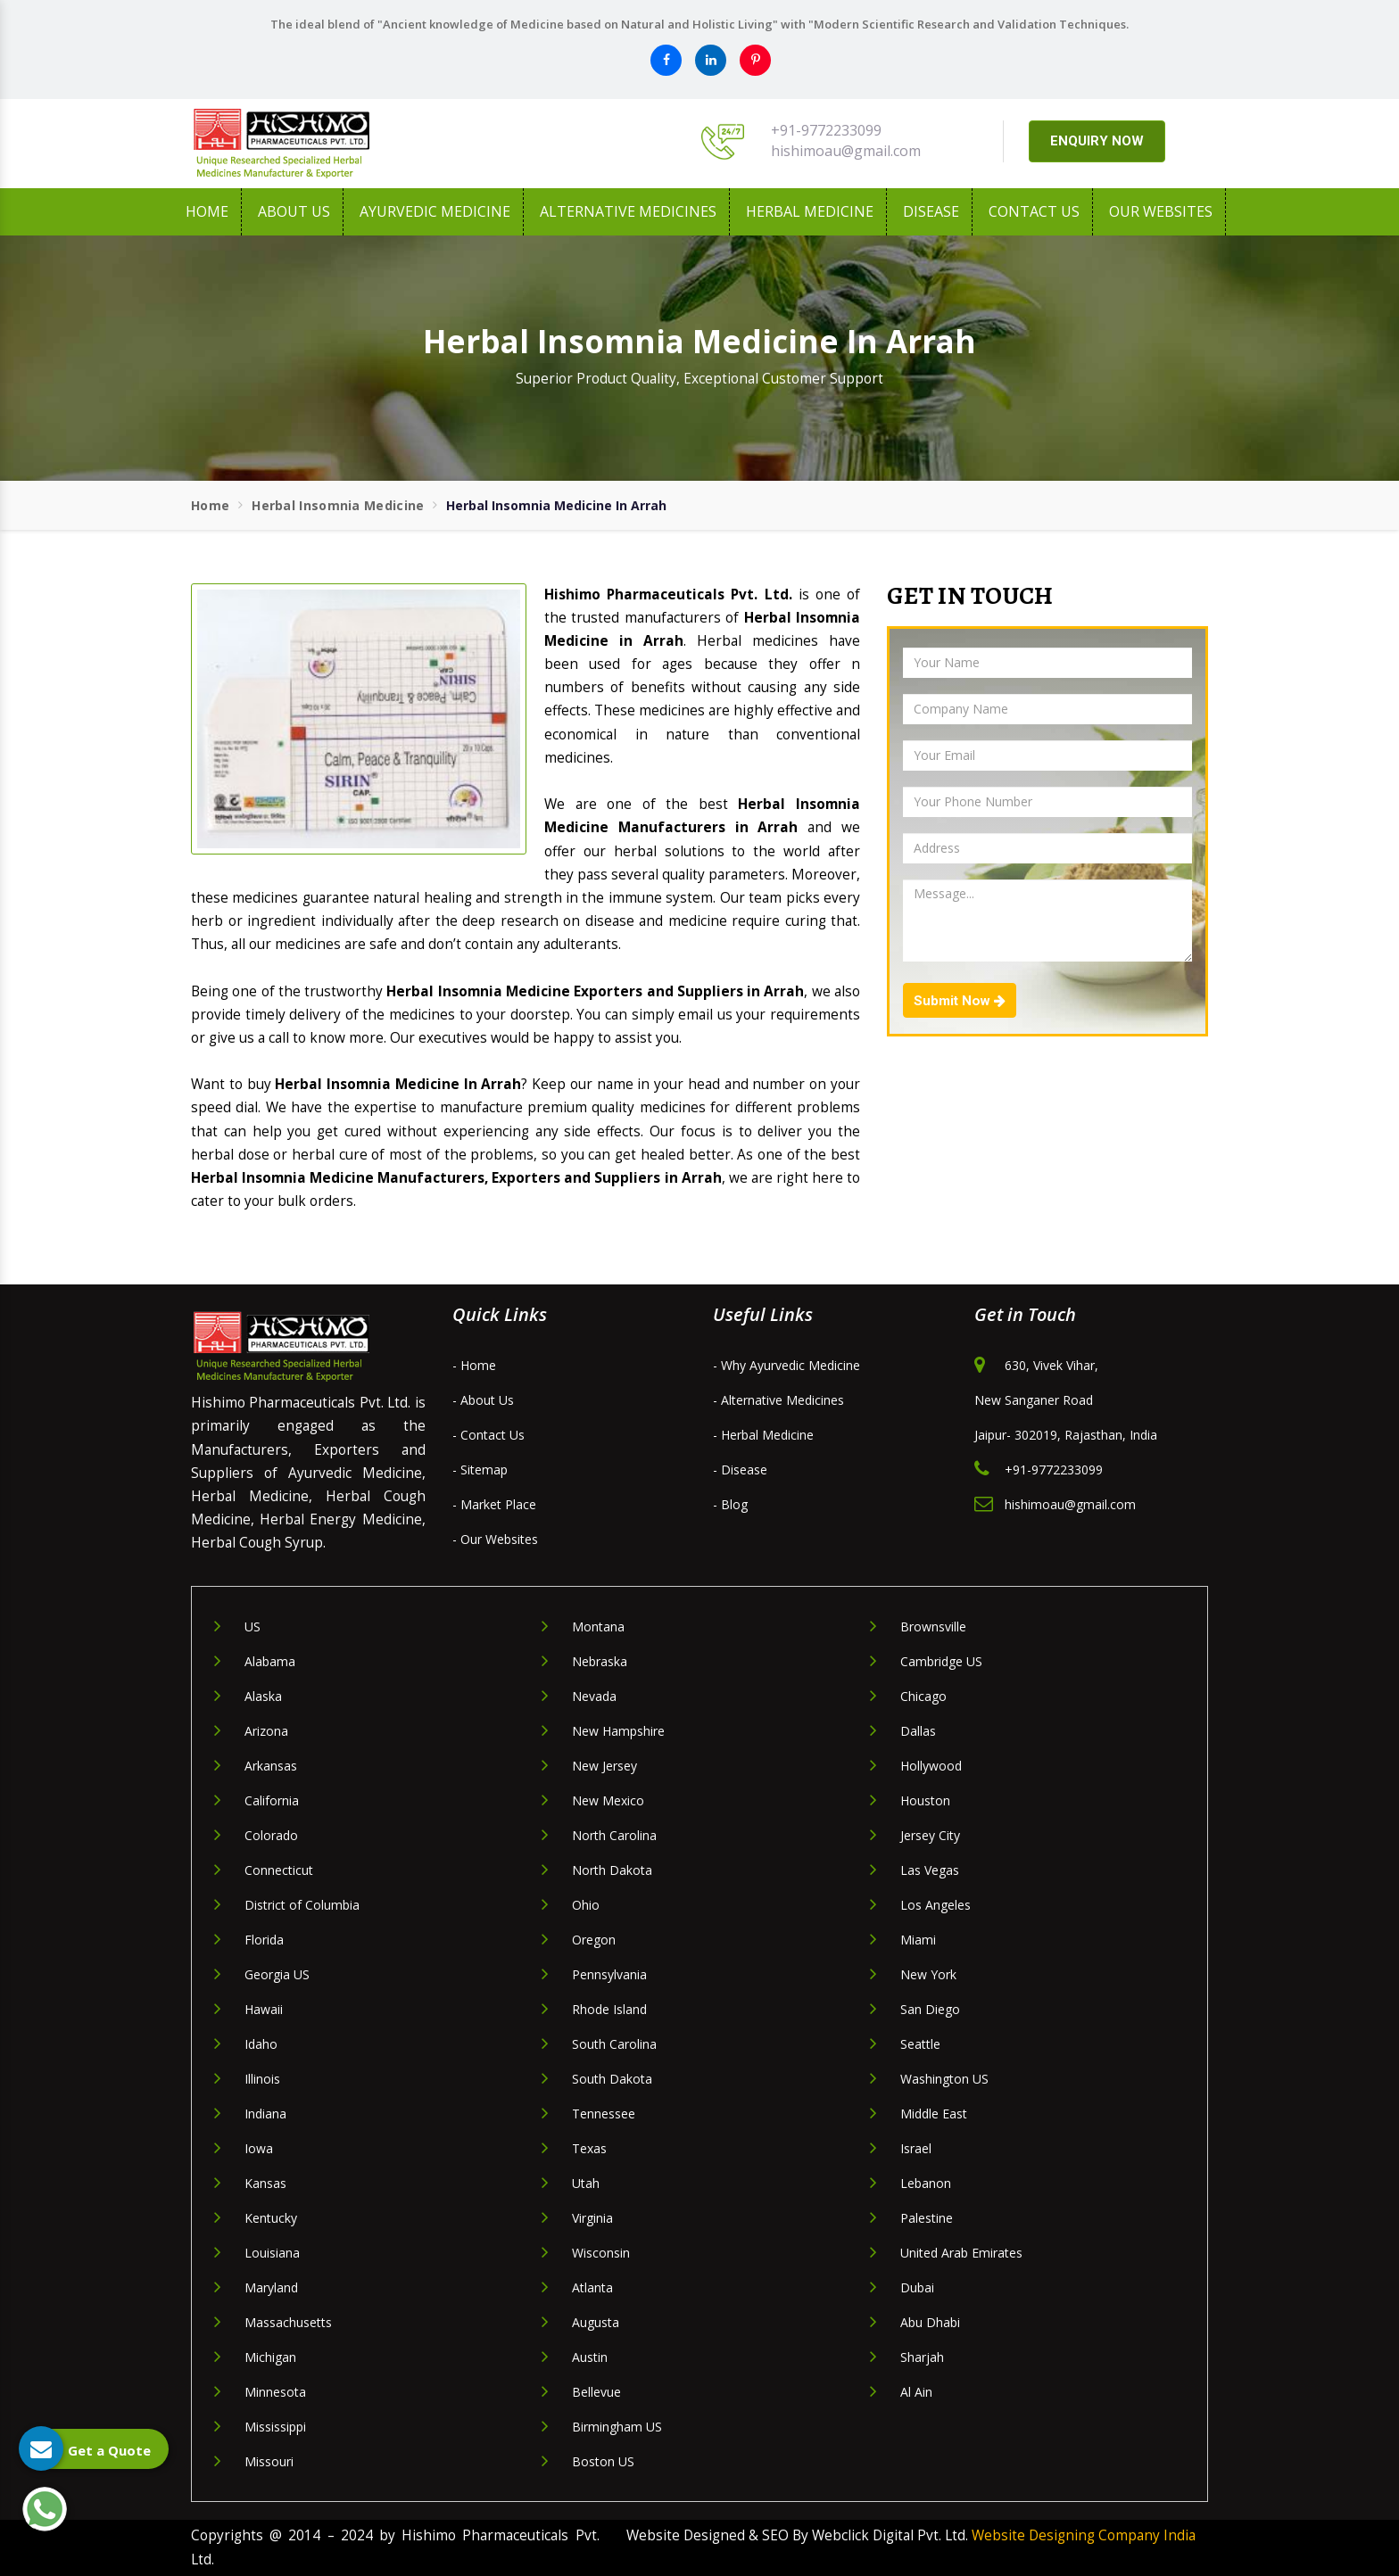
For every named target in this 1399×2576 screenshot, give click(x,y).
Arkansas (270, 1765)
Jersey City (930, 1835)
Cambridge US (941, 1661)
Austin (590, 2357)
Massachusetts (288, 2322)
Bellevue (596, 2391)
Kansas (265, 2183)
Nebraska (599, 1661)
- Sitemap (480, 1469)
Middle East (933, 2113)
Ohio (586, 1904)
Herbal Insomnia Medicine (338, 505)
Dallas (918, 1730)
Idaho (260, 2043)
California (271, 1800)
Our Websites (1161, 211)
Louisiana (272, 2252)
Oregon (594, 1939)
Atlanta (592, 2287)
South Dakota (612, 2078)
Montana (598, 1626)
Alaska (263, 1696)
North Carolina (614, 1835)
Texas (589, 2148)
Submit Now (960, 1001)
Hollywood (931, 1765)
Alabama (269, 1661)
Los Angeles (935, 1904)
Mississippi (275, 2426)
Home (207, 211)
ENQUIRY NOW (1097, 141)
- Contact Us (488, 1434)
────
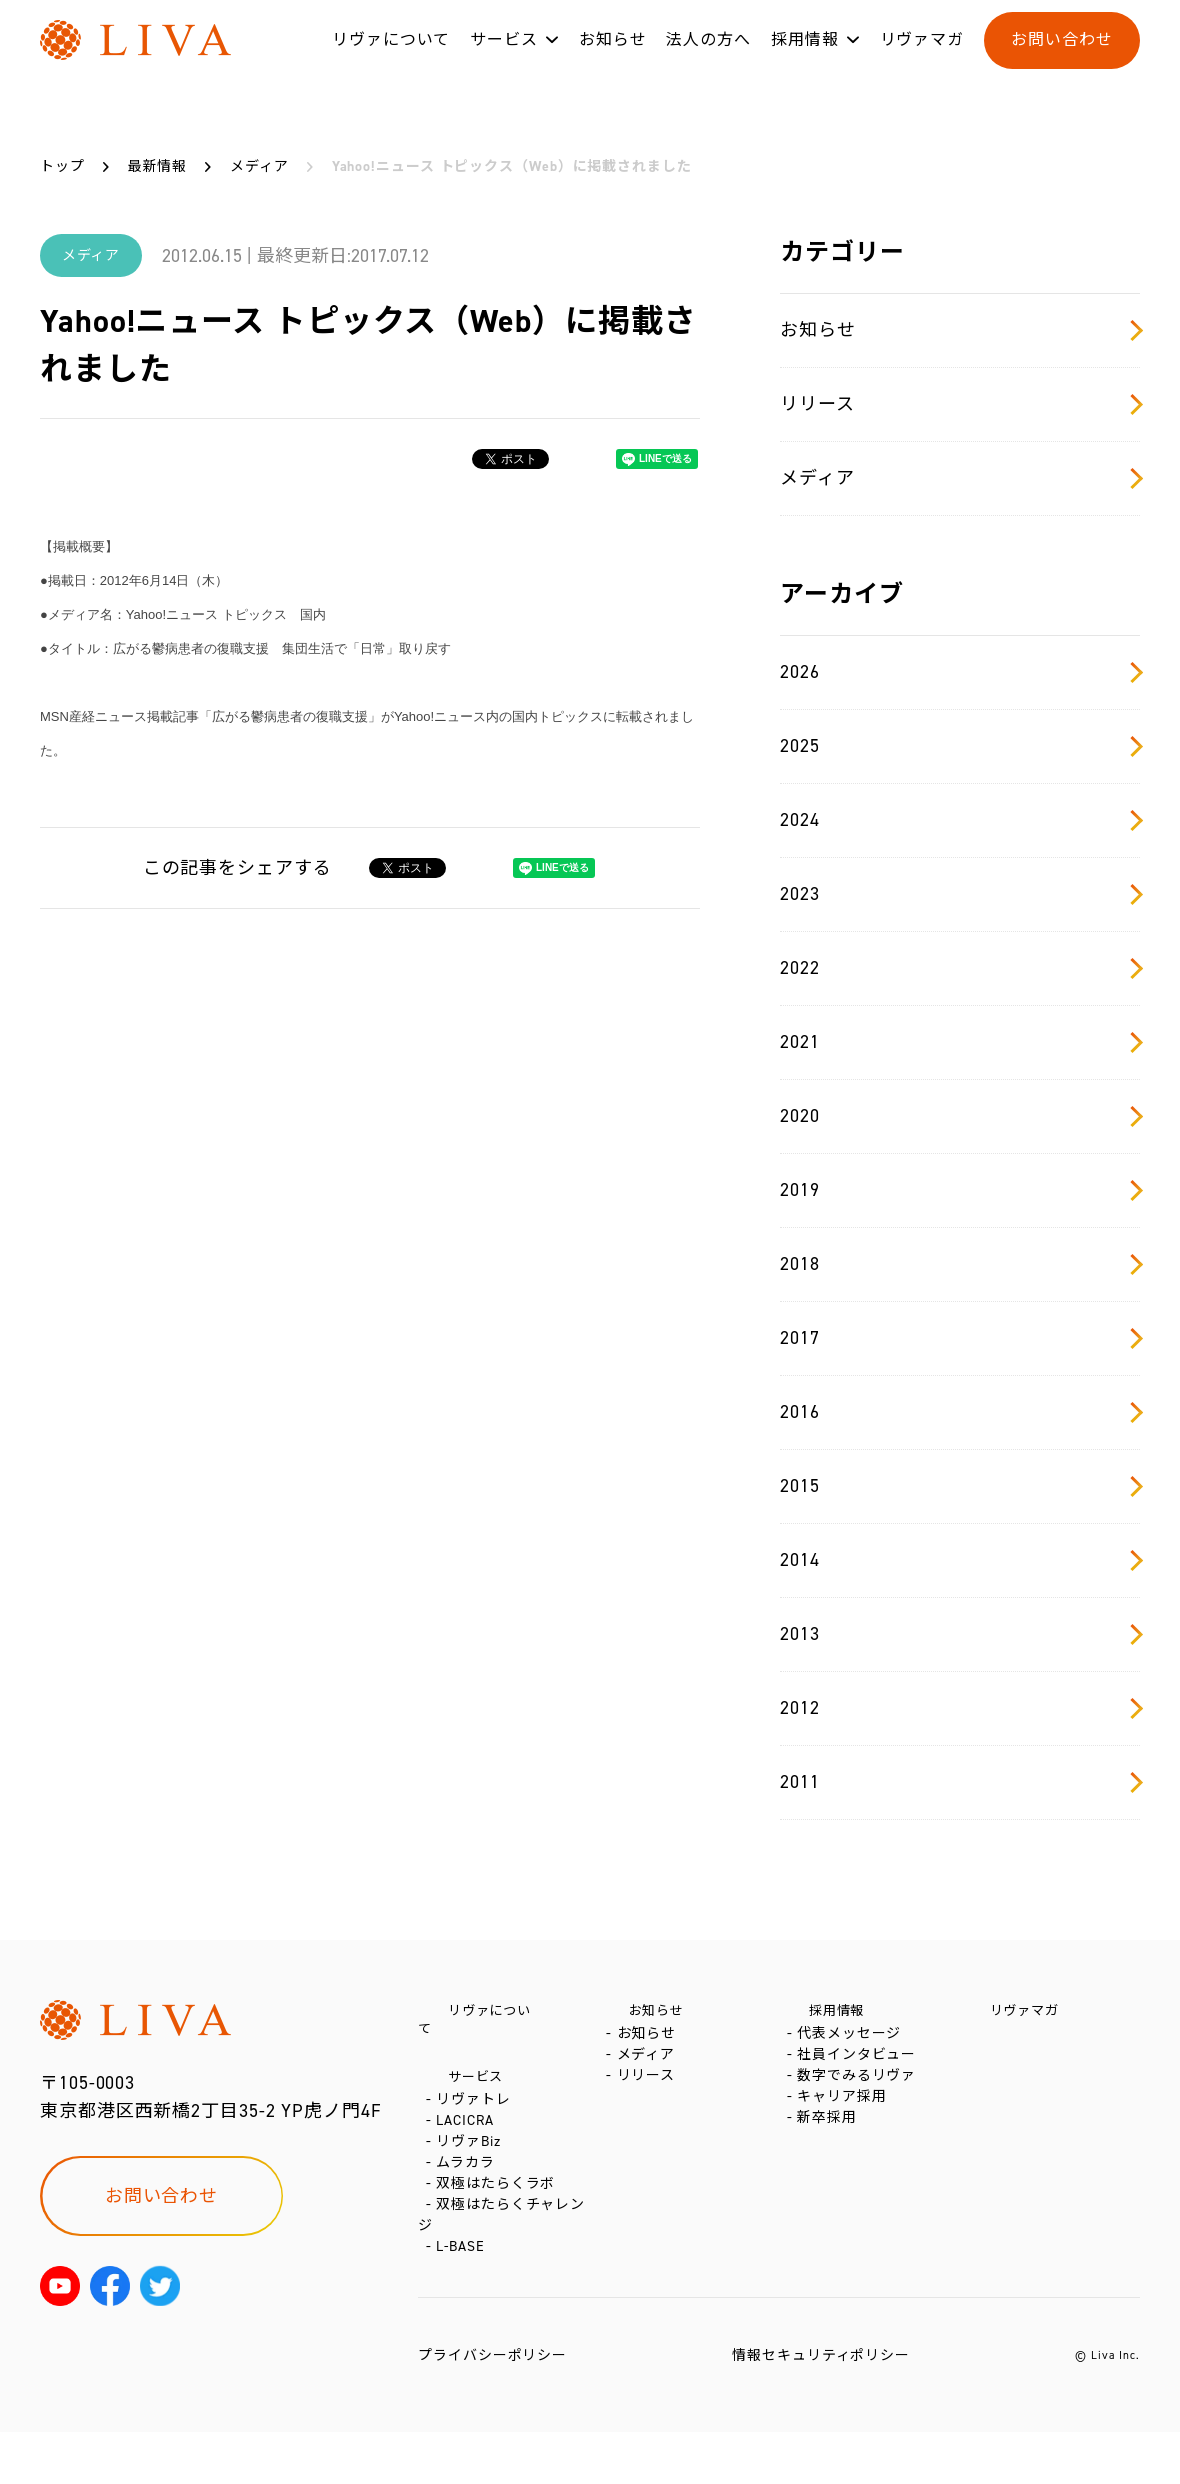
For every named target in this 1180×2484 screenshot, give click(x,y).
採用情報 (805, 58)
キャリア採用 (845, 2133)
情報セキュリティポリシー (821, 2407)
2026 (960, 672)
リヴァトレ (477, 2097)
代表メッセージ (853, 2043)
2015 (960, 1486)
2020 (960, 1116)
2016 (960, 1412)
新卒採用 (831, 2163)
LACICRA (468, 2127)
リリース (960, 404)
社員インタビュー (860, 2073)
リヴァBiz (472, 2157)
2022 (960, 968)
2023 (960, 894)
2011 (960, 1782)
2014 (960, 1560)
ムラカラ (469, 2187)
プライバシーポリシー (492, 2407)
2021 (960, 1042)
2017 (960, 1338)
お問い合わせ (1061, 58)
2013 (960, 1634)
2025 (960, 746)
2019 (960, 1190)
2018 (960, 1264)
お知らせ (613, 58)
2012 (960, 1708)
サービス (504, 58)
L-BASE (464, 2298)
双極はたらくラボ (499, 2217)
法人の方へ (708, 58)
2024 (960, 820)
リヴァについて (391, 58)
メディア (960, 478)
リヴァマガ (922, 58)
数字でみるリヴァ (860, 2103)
────
> Directions for this task: Which lines in the listing above include the string "give"? Copy each of them.

> Task answer:
For every named target in this 1399×2576 screenshot, give click(x,y).
For every named target in this 1180×2484 screenshot, give click(x,y).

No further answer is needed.